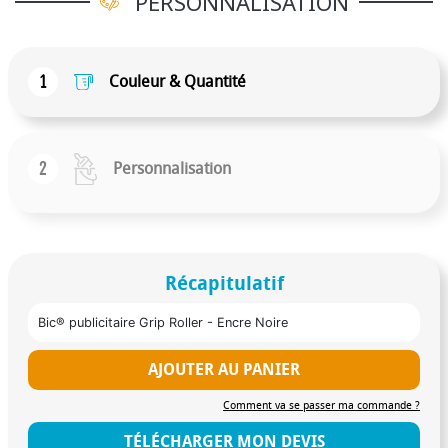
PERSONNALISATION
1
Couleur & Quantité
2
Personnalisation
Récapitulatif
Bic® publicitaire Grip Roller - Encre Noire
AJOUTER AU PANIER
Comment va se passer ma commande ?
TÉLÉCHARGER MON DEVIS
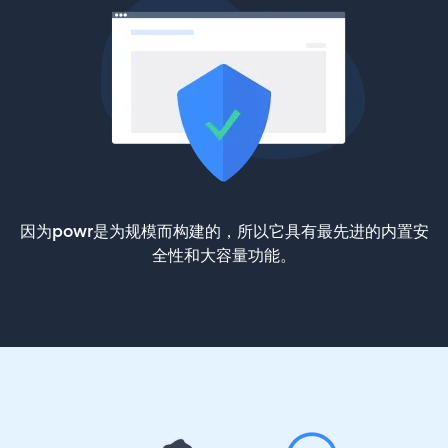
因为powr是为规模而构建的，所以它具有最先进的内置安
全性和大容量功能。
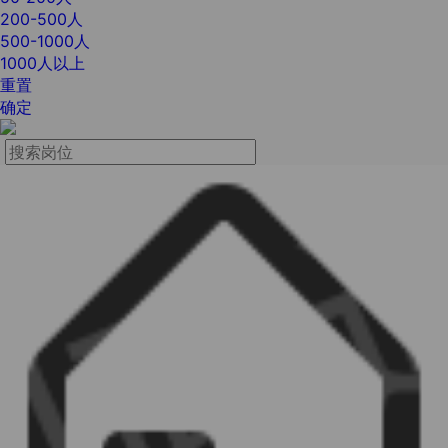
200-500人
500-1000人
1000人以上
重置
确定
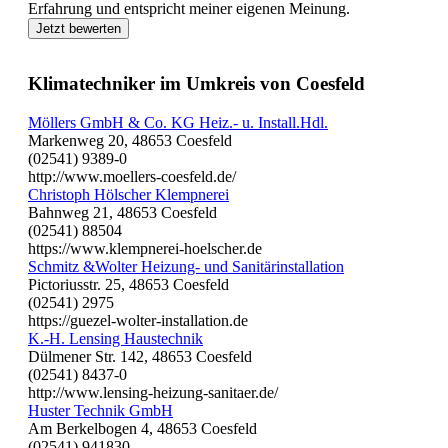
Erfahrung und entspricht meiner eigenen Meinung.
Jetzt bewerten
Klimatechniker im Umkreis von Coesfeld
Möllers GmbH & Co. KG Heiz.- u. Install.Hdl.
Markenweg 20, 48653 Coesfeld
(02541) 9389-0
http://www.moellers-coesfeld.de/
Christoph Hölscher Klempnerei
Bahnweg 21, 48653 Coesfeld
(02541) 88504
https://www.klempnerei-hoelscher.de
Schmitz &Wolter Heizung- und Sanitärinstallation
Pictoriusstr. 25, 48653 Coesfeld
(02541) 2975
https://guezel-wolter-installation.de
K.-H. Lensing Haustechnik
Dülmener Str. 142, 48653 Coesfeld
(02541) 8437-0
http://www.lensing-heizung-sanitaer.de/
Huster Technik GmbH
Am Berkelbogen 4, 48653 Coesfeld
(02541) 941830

# # #

▶ [Problem details]:
Taking the line with "Markenweg 20, 48653 Coesfeld" as the first and the line with "(02541) 2975" as the last, retype that stretch of the data above exactly, with no other lines.

▶ [Reply to the exercise]:
Markenweg 20, 48653 Coesfeld
(02541) 9389-0
http://www.moellers-coesfeld.de/
Christoph Hölscher Klempnerei
Bahnweg 21, 48653 Coesfeld
(02541) 88504
https://www.klempnerei-hoelscher.de
Schmitz &Wolter Heizung- und Sanitärinstallation
Pictoriusstr. 25, 48653 Coesfeld
(02541) 2975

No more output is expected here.